Regarding the treatment of coronary heart disease, our patient’s SYNTAX score was 47. When the SYNTAX score is greater than 33, CABG is recommended, even if high-risk. ¹² Our patient agreed to receive medication but refused surgery. More evidence is needed to establish an optimum treatment strategy for patients with TS combined with ischemic cardiomyopathy and heart failure.

Our patient’s aortic size index was 2.35 with concomitant hypertension, posing a high risk of aortic dissection. Heart and magnetic examinations every 6 months to 1 year are recommended.
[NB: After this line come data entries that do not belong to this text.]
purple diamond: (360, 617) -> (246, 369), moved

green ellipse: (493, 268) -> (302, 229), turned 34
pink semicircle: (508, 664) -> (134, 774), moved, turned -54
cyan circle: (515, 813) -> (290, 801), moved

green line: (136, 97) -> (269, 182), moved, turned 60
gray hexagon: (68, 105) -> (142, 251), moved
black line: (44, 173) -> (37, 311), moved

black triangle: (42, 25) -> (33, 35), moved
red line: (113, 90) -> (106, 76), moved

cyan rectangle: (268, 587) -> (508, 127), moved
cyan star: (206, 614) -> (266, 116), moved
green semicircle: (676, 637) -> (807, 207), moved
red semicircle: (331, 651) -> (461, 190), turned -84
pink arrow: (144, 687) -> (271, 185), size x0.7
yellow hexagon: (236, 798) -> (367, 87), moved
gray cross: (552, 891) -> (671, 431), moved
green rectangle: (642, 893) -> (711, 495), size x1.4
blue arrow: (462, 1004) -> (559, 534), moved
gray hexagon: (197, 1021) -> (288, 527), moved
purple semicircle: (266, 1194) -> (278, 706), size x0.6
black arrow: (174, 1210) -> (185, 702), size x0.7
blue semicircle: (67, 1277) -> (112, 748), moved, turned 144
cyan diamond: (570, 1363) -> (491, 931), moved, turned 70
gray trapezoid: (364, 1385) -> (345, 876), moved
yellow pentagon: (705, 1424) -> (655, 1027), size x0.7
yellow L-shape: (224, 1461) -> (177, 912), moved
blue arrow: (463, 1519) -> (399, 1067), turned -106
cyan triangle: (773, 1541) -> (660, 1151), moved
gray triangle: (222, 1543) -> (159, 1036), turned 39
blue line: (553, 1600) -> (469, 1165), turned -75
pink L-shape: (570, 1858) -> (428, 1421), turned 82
The incidence rate of TS complicated with abnormal pulmonary venous return is 2.9%–25%.^13,14 The clinical significance and treatment of this defect depends on the degree of left to right shunting. ¹⁵ As the abnormal pulmonary venous return in our patient did not cause any right heart dysfunction (right heart ejection fraction, 40%), no intervention was performed.

Conclusion

This case emphasizes the importance of identifying the cause of early-onset ischemic cardiomyopathy and of early and active treatment of TS. Early estrogen replacement therapy is crucial for the prevention of long-term cardiovascular disease as well as to achieve normal height and secondary sexual development. TS significantly increases the incidence of premature ischemic heart disease in women. For patients with TS who have already developed severe cardiovascular disease and are approaching menopause, secondary prevention requires multidisciplinary management and follow-up; further clinical research is required to establish an optimum treatment strategy.